Problem to work on | Leaving the images aside, print every record in the material exactly.
_ _ _ _ _
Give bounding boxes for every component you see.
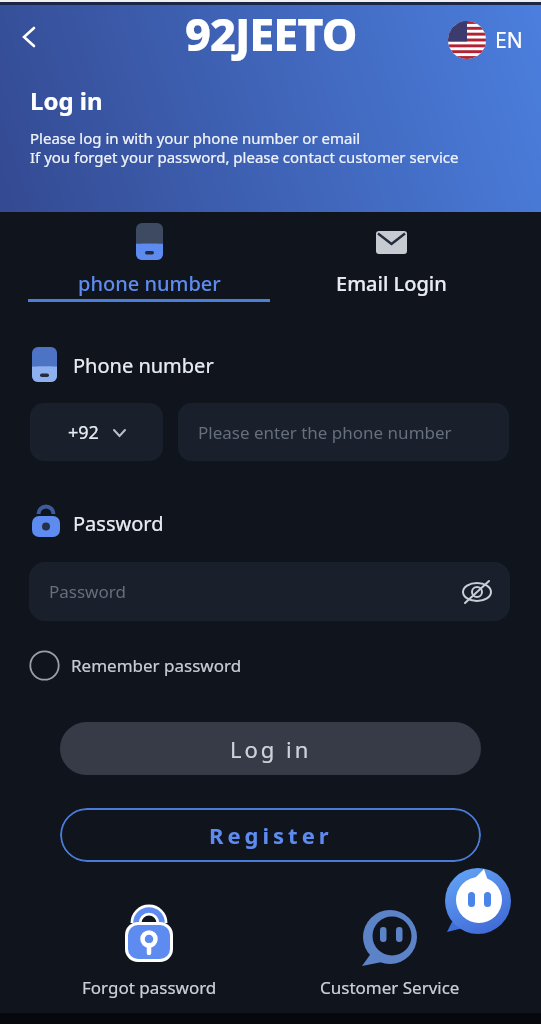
staticText: Forgot password — [82, 976, 217, 999]
button[interactable]: Please enter the phone number — [178, 403, 509, 461]
button[interactable] — [20, 26, 40, 48]
staticText: Please enter the phone number — [198, 421, 452, 444]
staticText: Please log in with your phone number or … — [30, 128, 361, 148]
button[interactable]: phone number — [28, 214, 270, 302]
button[interactable]: Customer Service — [281, 900, 499, 1004]
button[interactable]: Forgot password — [40, 900, 258, 1004]
staticText: Password — [73, 510, 164, 537]
button[interactable]: Remember password — [29, 650, 242, 681]
staticText: 92JEETO — [185, 3, 357, 64]
staticText: phone number — [78, 270, 221, 297]
button[interactable]: EN — [448, 21, 523, 59]
button[interactable]: Register — [60, 808, 481, 862]
staticText: Log in — [30, 84, 103, 117]
staticText: Password — [49, 580, 126, 603]
button[interactable]: Password — [29, 562, 510, 621]
staticText: Register — [209, 820, 333, 850]
staticText: Log in — [230, 734, 312, 764]
button[interactable]: Log in — [60, 722, 481, 775]
staticText: Phone number — [73, 352, 214, 379]
button[interactable]: Email Login — [270, 214, 512, 302]
staticText: EN — [495, 26, 523, 55]
staticText: Remember password — [71, 654, 242, 677]
staticText: +92 — [68, 420, 99, 445]
button[interactable]: +92 — [30, 403, 163, 461]
staticText: Customer Service — [320, 976, 460, 999]
button[interactable] — [443, 866, 513, 936]
staticText: If you forget your password, please cont… — [30, 147, 459, 167]
staticText: Email Login — [336, 270, 447, 297]
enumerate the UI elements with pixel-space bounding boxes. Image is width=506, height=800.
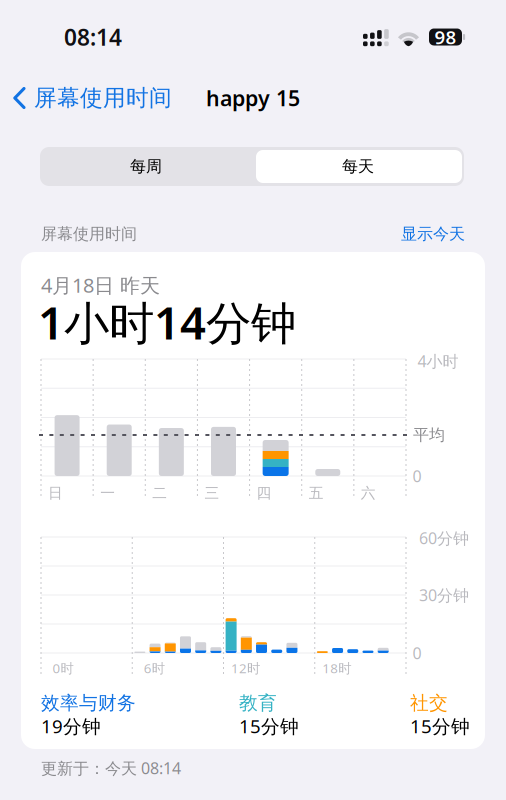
staticText: 4月18日 昨天: [41, 272, 160, 298]
staticText: 四: [257, 484, 272, 502]
button[interactable]: 每天: [252, 147, 464, 186]
staticText: 1小时14分钟: [38, 292, 296, 352]
staticText: 12时: [231, 659, 260, 677]
staticText: 二: [152, 484, 167, 502]
staticText: 社交: [410, 692, 448, 714]
staticText: 18时: [322, 659, 351, 677]
staticText: 19分钟: [41, 714, 101, 738]
staticText: 08:14: [64, 22, 122, 52]
staticText: 0时: [52, 659, 74, 677]
staticText: 每周: [130, 157, 162, 176]
staticText: 60分钟: [419, 527, 469, 549]
staticText: 屏幕使用时间: [34, 84, 172, 112]
staticText: 六: [361, 484, 376, 502]
staticText: 五: [309, 484, 324, 502]
staticText: 屏幕使用时间: [41, 224, 137, 244]
staticText: 98: [434, 25, 456, 49]
staticText: 平均: [413, 425, 445, 445]
staticText: 15分钟: [410, 714, 470, 738]
button[interactable]: 屏幕使用时间: [13, 76, 188, 120]
staticText: 日: [48, 484, 63, 502]
staticText: 0: [412, 642, 422, 664]
staticText: 显示今天: [401, 224, 465, 244]
staticText: 30分钟: [419, 584, 469, 606]
staticText: 每天: [342, 157, 374, 176]
staticText: 15分钟: [239, 714, 299, 738]
staticText: 4小时: [418, 350, 458, 372]
staticText: 三: [204, 484, 219, 502]
staticText: 6时: [144, 659, 165, 677]
staticText: 效率与财务: [41, 692, 136, 714]
staticText: happy 15: [206, 84, 300, 112]
staticText: 一: [100, 484, 115, 502]
button[interactable]: 显示今天: [375, 221, 465, 247]
staticText: 0: [412, 465, 422, 487]
staticText: 教育: [239, 692, 277, 714]
staticText: 更新于：今天 08:14: [41, 757, 181, 779]
button[interactable]: 每周: [40, 147, 252, 186]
_ _ _ _ _
Problem solution |
Give bounding boxes for every component you see.
staticText: Forgot password — [82, 976, 217, 999]
button[interactable]: Please enter the phone number — [178, 403, 509, 461]
button[interactable] — [20, 26, 40, 48]
staticText: Please enter the phone number — [198, 421, 452, 444]
staticText: Please log in with your phone number or … — [30, 128, 361, 148]
button[interactable]: phone number — [28, 214, 270, 302]
button[interactable]: Customer Service — [281, 900, 499, 1004]
button[interactable]: Forgot password — [40, 900, 258, 1004]
staticText: Password — [73, 510, 164, 537]
button[interactable]: Remember password — [29, 650, 242, 681]
staticText: 92JEETO — [185, 3, 357, 64]
staticText: phone number — [78, 270, 221, 297]
button[interactable]: EN — [448, 21, 523, 59]
button[interactable]: Register — [60, 808, 481, 862]
staticText: Log in — [30, 84, 103, 117]
staticText: Password — [49, 580, 126, 603]
button[interactable]: Password — [29, 562, 510, 621]
staticText: Register — [209, 820, 333, 850]
staticText: Log in — [230, 734, 312, 764]
button[interactable]: Log in — [60, 722, 481, 775]
staticText: Phone number — [73, 352, 214, 379]
button[interactable]: Email Login — [270, 214, 512, 302]
staticText: EN — [495, 26, 523, 55]
staticText: Remember password — [71, 654, 242, 677]
staticText: +92 — [68, 420, 99, 445]
button[interactable]: +92 — [30, 403, 163, 461]
staticText: Customer Service — [320, 976, 460, 999]
button[interactable] — [443, 866, 513, 936]
staticText: If you forget your password, please cont… — [30, 147, 459, 167]
staticText: Email Login — [336, 270, 447, 297]
enumerate the UI elements with pixel-space bounding boxes. Image is width=506, height=800.
staticText: 4月18日 昨天: [41, 272, 160, 298]
staticText: 四: [257, 484, 272, 502]
button[interactable]: 每天: [252, 147, 464, 186]
staticText: 1小时14分钟: [38, 292, 296, 352]
staticText: 12时: [231, 659, 260, 677]
staticText: 二: [152, 484, 167, 502]
staticText: 社交: [410, 692, 448, 714]
staticText: 18时: [322, 659, 351, 677]
staticText: 19分钟: [41, 714, 101, 738]
staticText: 08:14: [64, 22, 122, 52]
staticText: 0时: [52, 659, 74, 677]
staticText: 每周: [130, 157, 162, 176]
staticText: 60分钟: [419, 527, 469, 549]
staticText: 屏幕使用时间: [34, 84, 172, 112]
staticText: 六: [361, 484, 376, 502]
staticText: 五: [309, 484, 324, 502]
staticText: 屏幕使用时间: [41, 224, 137, 244]
staticText: 98: [434, 25, 456, 49]
staticText: 平均: [413, 425, 445, 445]
staticText: 15分钟: [410, 714, 470, 738]
button[interactable]: 屏幕使用时间: [13, 76, 188, 120]
staticText: 日: [48, 484, 63, 502]
staticText: 0: [412, 642, 422, 664]
staticText: 显示今天: [401, 224, 465, 244]
staticText: 30分钟: [419, 584, 469, 606]
staticText: 每天: [342, 157, 374, 176]
staticText: 15分钟: [239, 714, 299, 738]
staticText: 4小时: [418, 350, 458, 372]
staticText: 三: [204, 484, 219, 502]
staticText: 6时: [144, 659, 165, 677]
staticText: 效率与财务: [41, 692, 136, 714]
staticText: happy 15: [206, 84, 300, 112]
staticText: 一: [100, 484, 115, 502]
button[interactable]: 显示今天: [375, 221, 465, 247]
staticText: 0: [412, 465, 422, 487]
staticText: 教育: [239, 692, 277, 714]
staticText: 更新于：今天 08:14: [41, 757, 181, 779]
button[interactable]: 每周: [40, 147, 252, 186]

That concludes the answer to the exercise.